For our company (All Points Digital), everything starts with understanding our client’s business. We do a discovery process of our client’s business, by going through their entire business process from A-Z (not just the marketing component). By understanding the process, budgets, profit margins and pain points we are able to make educated campaigns based on real business goals (not just traffic). Additionally, we operate an omni-channel approach to all of our digital marketing efforts, especially when we are looking at SEM and SEO. All Points Digital evaluates search efficiency by optimizing the channels together whereas most agencies view these services as different silos. We feel that approach provides a disservice to clients because growth in one of these channels can skew or cannibalize the growth in another. We view success when the combined channels revenues are growing collectively. By taking this tactic you can create a much more efficient overall campaign strategy.
What is one recent interesting campaign based on this approach?
We work with a well known retail/e-commerce company that has a lot of brand recognition. After analyzing their analytics, we realized they were spending a majority (over 80%) of their paid search budget on branded keywords. For some companies, this is required, but when we analyzed the organic and paid search traffic together, we realized they were cannibalizing their own sales! This is because we discovered the organic channel would capture over 93% of the branded search terms for their products without spending a nickel on their own brand name. We recommended they stop branded search entirely and shift their budget to more non-branded (top of funnel) yet still high intent keywords and key phrases. Our hypothesis that this would increase their top of funnel consumer, and familiarize more hand raisers for their products to the brand. This was a tough sell to our client because other companies’ previously recommended allocating most of the paid search budget into buying branded terms (which delivered inflated results), but ultimately they trusted our team and the analytics we provided. The results spoke for themselves as they reduced spend over 25% and increased sales by 100% when looking at both paid search and organic search together. The omni-channel approach to paid and organic search allows for innovative strategies that many agencies do not take advantage of.
Additionally, any retailer plays in a very competitive space and frequently, one competitor simply outspends the rest. In this example, one main competitor spent roughly 10x our client, so with this approach, the client can leverage spend in a more efficient manner and outcompete someone with a larger budget. We find not wasting budget very interesting and regardless of the client, most companies are inefficient with their paid search because they evaluate the results within a silo.
Why take this approach to creating campaign strategies?
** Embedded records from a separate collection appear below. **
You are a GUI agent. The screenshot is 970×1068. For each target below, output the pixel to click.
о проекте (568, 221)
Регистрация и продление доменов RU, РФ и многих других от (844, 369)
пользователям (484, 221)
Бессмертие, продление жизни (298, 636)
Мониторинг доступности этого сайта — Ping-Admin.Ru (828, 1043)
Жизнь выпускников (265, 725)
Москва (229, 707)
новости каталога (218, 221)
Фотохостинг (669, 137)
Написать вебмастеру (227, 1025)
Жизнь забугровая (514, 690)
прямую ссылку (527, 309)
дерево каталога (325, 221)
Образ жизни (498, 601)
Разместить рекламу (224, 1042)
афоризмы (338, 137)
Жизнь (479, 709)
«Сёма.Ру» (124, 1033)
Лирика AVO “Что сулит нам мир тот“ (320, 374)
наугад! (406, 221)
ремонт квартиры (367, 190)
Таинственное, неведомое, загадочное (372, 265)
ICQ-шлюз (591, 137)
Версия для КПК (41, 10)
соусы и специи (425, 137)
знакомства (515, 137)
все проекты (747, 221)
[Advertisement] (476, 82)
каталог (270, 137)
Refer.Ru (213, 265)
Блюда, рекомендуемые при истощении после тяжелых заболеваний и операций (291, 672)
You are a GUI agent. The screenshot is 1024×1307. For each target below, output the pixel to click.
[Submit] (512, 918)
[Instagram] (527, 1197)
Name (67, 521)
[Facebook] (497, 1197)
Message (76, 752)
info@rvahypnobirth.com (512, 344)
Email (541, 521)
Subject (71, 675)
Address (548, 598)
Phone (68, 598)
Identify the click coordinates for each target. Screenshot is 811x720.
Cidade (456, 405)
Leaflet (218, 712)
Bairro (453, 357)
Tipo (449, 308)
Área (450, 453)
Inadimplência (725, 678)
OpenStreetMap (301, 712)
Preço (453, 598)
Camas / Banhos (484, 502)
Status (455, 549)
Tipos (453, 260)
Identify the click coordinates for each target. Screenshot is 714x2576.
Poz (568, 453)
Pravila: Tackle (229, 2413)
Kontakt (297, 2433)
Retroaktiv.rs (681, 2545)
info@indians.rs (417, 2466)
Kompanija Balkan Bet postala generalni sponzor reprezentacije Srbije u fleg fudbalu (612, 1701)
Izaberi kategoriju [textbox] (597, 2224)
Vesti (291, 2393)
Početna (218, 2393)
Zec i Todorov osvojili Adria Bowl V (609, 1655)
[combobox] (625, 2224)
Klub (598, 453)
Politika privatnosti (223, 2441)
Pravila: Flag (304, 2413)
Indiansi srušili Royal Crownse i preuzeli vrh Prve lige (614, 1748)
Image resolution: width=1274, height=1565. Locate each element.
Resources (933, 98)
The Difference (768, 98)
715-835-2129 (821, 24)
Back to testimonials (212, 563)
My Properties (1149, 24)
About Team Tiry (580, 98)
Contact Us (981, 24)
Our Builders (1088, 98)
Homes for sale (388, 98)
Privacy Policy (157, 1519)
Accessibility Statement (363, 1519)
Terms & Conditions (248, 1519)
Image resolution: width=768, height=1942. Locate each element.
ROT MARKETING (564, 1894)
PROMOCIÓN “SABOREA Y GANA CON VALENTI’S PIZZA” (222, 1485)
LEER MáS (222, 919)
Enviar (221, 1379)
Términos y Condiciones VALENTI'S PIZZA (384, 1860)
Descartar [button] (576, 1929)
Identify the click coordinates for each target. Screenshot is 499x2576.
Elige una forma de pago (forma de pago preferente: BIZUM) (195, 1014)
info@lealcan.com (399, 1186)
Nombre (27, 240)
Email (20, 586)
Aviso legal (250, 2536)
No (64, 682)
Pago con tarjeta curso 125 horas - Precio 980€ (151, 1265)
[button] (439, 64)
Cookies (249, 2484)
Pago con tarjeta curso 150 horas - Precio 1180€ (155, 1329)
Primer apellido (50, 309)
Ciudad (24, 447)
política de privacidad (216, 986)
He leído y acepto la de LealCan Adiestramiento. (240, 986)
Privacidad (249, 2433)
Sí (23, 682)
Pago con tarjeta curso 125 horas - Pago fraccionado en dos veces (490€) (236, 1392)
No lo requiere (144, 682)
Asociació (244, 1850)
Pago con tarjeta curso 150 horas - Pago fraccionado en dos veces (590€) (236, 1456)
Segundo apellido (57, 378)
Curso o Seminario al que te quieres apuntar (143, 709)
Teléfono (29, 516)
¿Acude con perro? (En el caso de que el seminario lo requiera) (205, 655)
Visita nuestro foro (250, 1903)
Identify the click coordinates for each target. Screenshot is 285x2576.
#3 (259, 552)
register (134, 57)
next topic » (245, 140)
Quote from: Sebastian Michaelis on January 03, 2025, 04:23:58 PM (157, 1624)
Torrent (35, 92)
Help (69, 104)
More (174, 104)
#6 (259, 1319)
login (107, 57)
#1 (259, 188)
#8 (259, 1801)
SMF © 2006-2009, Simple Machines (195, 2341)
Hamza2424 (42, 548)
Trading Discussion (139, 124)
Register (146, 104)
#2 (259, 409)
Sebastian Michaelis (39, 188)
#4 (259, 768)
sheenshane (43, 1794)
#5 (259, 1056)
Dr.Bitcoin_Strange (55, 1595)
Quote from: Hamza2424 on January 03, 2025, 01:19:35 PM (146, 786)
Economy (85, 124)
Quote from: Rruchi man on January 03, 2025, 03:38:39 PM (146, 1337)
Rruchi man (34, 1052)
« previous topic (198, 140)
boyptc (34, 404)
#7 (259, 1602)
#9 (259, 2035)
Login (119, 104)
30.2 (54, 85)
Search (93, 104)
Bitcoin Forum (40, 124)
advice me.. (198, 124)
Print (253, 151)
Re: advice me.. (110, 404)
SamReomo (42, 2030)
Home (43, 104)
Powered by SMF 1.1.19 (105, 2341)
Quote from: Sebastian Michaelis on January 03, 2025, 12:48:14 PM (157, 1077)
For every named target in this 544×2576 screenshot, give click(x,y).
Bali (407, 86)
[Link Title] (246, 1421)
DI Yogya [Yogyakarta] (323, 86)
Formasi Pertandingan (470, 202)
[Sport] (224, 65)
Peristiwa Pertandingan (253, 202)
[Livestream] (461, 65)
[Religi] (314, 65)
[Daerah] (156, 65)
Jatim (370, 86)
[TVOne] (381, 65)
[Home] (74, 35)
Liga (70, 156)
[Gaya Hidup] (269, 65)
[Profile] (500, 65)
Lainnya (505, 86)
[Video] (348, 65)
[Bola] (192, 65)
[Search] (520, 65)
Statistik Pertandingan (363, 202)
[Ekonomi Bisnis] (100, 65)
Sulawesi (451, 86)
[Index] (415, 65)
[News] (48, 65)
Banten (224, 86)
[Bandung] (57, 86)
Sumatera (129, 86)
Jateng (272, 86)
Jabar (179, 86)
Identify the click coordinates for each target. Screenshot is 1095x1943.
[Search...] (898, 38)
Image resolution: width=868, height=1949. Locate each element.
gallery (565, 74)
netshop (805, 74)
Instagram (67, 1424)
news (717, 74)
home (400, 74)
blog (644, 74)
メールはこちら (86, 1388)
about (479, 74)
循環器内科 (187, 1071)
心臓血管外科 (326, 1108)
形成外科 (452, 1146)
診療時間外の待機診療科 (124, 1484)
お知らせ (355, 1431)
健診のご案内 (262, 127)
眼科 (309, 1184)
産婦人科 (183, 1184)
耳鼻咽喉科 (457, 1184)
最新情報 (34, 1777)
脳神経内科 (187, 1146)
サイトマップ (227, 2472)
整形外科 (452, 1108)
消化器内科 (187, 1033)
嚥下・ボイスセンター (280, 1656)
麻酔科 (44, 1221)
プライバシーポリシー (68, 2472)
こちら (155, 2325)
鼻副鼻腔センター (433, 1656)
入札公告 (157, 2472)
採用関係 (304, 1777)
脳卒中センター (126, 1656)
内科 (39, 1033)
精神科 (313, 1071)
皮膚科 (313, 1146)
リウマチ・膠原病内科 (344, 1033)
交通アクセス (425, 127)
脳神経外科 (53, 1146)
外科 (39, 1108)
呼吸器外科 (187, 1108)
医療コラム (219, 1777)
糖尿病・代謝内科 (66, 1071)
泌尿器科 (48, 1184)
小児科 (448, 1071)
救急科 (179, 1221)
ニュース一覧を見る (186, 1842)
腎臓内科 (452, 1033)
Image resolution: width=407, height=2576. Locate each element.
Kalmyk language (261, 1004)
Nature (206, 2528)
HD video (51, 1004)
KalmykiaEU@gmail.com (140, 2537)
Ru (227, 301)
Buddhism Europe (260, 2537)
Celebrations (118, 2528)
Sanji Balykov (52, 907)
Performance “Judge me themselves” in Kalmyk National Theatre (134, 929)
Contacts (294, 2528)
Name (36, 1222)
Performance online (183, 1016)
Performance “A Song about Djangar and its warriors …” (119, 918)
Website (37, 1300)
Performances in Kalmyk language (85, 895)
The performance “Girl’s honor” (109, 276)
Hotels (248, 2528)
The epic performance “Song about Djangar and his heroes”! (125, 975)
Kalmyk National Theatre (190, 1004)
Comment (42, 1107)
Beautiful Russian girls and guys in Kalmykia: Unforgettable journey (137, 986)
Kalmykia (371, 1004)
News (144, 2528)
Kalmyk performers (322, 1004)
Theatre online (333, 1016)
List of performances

First and foremost, looking at all of your marketing activities together makes the most sense to us as a company. In order to achieve your sales and revenue goals, you need everything working together. In particular, in digital marketing there is so much of SEM that relies on SEO. From improving content on landing pages to improve quality scores to leveraging organic results to develop new paid search campaigns, both channels need each other to be successful. At times, this approach means less spend, which means less percentage of spend for our agency, but we view our clients as partners. In the long run, we establish much more trust from our clients with these innovative strategies that we have more bandwidth to try more in the future. For example, for local companies, we run traditional paid search campaigns, but the most effective strategy to generate new leads is likely Google Local Service Ads (if the service is available to the industry). While we could run these, they are most effective from a budgetary perspective being monitored by the client itself. This also means our agency doesn’t receive compensation, but it does generate more trust in our recommendations that make clients more profitable over time.
Every marketing agency makes a claim that they are partners with their clients, but through these types of recommendations, we back up that claim with our work and recommendations. In the end, clients want their business to succeed and know if their agency helps them achieve their goals, then they will view them as partners. And once you unlock that trust and partner status with a client, they are more willing to share additional information, which helps drive more opportunities to create interesting campaigns.